As an impressionable adolescent Catholic school girl growing up on the West side of Detroit, movies were a welcomed escape from the rigid rules and strict teachings of my parents and the nuns and priests educating me. An additional bonus was the fact that my uncle was the manager at the neighborhood movie theater and free admission was an incentive that I took full advantage of. My family had recently joined millions of other Southern Negroes in the Great Migration, leaving our Montgomery Alabama home for the promise of racial equality and better opportunities “up North”. Having lived under the pervasive shadow of segregation and Jim Crow laws, with no access to public libraries and first-run movie theaters, I was thrilled with all the possibilities that our family’s new life in the big city presented. I spent hours gathering and devouring library books, and carefully budgeted my weekly allowance to include the fifty cents price of a movie ticket at our neighborhood movie theater. In those days, with few notable exceptions, e.g., Dorothy Dandridge, and Sidney Poitier, there were precious few positive images of black people being depicted on the big screen. Stereotypical portrayals of Negroes were the norm, there was no balance in the characters being represented, and racial diversity was totally absent. Similarly, choices in terms of teen self-identity were also extremely limited, so our search for our own identities, different and separate from those of our parents, led us to the same teen idols as our white counterparts. When James Dean came along during this coming of age with such a forceful image of teen angst, adolescents and teens of every ethnicity easily identified with his reputation as rebel and loner, and we related to and embraced his non-conformity. Sadly, this real-time romanticism was short-lived while he was still with us. The announcement of his sudden and tragic death was stunning, and like millions of other kids, I mourned him with regular and devoted attendance at showings of his three films, voluminous stacks of fan magazines and books, and tribute even more photos of him lining my bedroom walls.
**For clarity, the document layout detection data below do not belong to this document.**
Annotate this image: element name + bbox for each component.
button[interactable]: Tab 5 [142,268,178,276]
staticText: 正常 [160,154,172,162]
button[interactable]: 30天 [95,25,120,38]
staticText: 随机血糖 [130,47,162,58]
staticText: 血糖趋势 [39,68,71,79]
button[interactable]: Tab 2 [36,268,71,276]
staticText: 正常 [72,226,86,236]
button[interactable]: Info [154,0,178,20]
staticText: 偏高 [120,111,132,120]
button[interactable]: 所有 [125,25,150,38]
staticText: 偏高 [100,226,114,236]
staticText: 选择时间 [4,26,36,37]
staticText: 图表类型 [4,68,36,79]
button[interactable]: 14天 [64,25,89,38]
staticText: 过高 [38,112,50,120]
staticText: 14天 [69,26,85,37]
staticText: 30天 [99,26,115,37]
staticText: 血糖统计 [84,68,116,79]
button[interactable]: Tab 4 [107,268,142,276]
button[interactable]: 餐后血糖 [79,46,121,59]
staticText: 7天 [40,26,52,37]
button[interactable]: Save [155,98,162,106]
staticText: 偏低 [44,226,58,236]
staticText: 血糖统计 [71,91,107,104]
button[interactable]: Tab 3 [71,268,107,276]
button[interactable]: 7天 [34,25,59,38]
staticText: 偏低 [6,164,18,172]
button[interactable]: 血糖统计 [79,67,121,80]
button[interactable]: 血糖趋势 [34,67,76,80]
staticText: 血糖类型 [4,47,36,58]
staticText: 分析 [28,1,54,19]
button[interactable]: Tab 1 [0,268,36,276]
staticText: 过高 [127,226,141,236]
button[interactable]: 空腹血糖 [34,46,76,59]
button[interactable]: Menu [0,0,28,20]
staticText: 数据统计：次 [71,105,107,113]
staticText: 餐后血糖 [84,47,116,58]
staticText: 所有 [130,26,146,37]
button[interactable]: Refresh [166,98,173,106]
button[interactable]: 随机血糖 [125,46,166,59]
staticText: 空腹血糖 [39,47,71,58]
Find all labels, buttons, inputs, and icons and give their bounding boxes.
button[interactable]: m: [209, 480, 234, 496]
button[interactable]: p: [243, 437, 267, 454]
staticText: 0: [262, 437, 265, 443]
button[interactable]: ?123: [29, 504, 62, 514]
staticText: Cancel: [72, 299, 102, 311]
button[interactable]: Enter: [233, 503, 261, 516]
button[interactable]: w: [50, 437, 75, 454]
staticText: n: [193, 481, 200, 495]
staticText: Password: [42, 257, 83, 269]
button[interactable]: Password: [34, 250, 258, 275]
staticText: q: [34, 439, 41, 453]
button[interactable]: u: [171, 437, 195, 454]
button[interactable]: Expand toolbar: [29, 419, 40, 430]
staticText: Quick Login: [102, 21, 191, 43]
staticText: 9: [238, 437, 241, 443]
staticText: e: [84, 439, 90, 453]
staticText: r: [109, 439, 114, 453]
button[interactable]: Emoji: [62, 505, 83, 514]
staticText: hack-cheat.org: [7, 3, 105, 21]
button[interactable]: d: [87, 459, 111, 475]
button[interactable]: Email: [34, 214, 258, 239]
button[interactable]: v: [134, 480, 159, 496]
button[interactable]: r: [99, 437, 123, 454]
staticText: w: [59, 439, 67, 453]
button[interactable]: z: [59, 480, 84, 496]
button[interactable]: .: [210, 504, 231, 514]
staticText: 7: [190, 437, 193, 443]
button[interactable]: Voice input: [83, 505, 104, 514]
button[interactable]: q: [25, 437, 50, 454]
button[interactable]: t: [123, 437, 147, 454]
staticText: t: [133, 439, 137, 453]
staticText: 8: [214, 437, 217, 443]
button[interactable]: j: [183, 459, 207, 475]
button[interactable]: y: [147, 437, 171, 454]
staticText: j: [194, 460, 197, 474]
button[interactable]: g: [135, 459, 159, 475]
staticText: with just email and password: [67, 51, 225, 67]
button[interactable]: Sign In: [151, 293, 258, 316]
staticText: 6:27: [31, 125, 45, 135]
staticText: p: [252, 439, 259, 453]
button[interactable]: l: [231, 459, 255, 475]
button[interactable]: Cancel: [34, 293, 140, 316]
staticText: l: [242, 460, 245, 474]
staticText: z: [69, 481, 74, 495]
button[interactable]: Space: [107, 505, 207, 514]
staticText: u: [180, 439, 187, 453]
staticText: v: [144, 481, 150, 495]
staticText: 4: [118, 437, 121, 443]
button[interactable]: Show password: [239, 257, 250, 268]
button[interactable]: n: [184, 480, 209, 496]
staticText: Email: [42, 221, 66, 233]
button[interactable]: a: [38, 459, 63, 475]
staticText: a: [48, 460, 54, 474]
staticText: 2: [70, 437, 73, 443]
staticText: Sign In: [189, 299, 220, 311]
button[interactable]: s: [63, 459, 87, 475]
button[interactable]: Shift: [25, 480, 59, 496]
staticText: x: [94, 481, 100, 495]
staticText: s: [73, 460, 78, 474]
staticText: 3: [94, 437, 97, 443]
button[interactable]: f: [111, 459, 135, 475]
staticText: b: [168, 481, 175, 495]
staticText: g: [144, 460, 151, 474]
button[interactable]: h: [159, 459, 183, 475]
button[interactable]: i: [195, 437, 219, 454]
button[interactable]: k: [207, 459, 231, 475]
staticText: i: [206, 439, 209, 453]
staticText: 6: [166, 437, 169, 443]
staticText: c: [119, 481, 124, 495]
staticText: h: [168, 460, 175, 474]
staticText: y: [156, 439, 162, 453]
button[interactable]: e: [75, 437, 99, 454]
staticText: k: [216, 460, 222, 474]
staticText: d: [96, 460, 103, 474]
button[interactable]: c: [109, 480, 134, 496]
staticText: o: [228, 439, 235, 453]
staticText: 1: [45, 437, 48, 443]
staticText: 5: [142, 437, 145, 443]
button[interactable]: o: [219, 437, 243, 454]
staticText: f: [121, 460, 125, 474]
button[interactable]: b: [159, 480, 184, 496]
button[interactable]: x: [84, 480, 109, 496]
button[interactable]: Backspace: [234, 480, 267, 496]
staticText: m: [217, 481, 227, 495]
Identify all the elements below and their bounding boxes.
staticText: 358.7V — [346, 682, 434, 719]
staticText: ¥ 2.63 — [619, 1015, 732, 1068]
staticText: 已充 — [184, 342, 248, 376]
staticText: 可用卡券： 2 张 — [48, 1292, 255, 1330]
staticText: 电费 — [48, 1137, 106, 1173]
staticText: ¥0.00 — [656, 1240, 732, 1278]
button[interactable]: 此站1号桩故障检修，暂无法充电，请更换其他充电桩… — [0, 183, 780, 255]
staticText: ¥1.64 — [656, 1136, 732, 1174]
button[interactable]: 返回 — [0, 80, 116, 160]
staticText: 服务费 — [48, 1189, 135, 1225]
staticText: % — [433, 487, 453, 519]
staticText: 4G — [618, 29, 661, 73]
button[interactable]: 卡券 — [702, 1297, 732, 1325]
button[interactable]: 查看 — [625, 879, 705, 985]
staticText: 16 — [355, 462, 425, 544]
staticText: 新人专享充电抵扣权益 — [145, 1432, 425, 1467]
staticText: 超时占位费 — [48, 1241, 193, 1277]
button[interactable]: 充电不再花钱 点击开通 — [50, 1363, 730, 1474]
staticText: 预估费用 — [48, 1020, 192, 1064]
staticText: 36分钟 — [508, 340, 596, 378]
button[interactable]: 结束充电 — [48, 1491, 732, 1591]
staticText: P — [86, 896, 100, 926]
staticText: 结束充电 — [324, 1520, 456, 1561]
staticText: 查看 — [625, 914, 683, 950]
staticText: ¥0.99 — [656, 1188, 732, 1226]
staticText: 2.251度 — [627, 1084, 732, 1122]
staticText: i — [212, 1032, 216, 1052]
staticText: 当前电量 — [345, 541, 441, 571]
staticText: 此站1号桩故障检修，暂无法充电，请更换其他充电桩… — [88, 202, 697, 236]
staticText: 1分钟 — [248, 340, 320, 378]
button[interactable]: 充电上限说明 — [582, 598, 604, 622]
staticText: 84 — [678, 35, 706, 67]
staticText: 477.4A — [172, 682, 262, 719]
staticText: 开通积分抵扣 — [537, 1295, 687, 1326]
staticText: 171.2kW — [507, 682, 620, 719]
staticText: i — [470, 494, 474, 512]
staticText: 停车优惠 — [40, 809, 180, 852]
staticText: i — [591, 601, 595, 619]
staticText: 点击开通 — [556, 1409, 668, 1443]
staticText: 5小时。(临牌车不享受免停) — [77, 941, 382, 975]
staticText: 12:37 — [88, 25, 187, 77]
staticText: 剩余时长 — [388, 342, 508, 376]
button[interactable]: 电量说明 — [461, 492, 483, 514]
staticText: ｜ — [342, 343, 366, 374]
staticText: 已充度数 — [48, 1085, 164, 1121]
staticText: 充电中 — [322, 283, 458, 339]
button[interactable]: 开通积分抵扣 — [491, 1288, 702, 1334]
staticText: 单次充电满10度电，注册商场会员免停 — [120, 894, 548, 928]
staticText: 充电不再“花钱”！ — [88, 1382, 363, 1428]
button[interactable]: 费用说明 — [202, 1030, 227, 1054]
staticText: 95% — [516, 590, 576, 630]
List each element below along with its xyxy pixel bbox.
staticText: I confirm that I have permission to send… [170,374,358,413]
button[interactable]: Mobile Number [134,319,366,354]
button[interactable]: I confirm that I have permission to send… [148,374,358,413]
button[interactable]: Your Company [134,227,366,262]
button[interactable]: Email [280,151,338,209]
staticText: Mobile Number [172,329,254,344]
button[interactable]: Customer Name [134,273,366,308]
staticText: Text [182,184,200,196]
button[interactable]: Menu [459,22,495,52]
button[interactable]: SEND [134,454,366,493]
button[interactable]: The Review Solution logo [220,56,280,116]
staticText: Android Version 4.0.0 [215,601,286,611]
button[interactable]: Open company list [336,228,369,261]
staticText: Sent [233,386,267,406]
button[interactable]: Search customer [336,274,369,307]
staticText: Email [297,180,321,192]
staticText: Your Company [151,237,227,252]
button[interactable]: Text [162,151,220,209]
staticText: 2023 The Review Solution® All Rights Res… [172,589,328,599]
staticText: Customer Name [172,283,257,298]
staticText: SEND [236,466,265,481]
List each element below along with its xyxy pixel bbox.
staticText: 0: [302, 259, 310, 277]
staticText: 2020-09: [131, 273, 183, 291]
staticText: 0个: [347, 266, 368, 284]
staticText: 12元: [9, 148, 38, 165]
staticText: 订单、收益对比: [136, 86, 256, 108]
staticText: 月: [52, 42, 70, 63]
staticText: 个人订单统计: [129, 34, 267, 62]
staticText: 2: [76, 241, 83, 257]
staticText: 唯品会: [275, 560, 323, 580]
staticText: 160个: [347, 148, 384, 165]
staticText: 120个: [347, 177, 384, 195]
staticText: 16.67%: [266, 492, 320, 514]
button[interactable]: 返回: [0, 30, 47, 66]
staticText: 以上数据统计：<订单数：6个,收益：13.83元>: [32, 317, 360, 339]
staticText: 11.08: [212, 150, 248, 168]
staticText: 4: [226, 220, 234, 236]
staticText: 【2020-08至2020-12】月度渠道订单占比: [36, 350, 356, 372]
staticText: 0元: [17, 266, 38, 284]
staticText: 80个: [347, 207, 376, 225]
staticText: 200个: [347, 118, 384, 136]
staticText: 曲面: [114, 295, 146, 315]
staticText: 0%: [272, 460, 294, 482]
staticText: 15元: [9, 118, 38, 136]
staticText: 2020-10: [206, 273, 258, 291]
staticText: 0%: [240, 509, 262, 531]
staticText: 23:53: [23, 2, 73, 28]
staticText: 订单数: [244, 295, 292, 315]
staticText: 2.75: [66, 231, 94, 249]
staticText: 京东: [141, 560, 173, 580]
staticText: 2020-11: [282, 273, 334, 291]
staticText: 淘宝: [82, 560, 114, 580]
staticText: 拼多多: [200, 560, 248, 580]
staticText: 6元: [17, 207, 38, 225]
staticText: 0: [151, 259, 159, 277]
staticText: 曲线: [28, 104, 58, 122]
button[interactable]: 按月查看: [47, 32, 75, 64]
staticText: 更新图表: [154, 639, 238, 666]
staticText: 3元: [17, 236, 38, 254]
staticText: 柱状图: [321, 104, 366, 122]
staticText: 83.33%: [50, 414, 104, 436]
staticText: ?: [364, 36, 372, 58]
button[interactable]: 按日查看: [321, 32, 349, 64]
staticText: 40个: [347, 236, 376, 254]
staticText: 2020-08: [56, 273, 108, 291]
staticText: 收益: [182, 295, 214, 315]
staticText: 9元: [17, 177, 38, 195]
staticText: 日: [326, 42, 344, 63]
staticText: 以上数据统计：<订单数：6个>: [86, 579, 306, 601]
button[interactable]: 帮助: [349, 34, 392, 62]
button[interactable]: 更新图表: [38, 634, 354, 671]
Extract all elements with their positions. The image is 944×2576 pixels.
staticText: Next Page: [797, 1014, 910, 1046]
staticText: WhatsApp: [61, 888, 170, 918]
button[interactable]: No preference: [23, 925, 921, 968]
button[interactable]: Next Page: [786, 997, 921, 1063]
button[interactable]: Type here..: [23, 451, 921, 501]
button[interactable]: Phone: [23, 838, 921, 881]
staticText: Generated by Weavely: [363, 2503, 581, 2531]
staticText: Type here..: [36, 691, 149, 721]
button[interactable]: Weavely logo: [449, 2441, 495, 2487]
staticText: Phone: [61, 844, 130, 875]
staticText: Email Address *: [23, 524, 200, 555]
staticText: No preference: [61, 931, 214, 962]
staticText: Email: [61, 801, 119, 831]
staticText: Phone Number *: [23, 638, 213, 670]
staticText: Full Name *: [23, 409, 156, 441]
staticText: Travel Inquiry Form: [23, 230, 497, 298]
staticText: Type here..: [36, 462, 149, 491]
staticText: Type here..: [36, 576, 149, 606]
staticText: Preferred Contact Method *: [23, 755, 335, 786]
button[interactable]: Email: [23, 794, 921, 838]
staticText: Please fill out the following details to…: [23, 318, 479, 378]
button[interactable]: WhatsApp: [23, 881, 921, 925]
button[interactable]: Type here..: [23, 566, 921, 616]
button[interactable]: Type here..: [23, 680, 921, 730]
All of this happened a long time ago, and today, in my approaching dotage, with the perspective lent by the inexorable passage of time, I now see James Dean, not as Cal Trask, or Jim Stark, or Jett Rink or a cult hero, but as the real-life enigma, he was. His time on this earth, though brief, showcased a phenomenal talent to be observed and enjoyed and studied for generations to come. My guess is that he was unaware of the profoundly emotional and lasting effect he had on audiences. But we’ll never know. He left us too soon. His was a meteoric rise, soon followed by a sudden departure into eternity. The instant mythology created by the shock of his death has endured. And we are left to always wonder what might’ve been. But on the morning of September 30, 1955, when James Byron Dean hopped into his Porsche 550 Spyder and slid behind the wheel and drove away from his Sherman Oaks, California home, he began his last drive — into history. That journey has continued for 64 years and is now legend.
…and the legend lives on.
Recently a 1955 Porsche 550 Spyder, the very same model as James Dean’s prized possession, sold for a record $3.685 million dollars.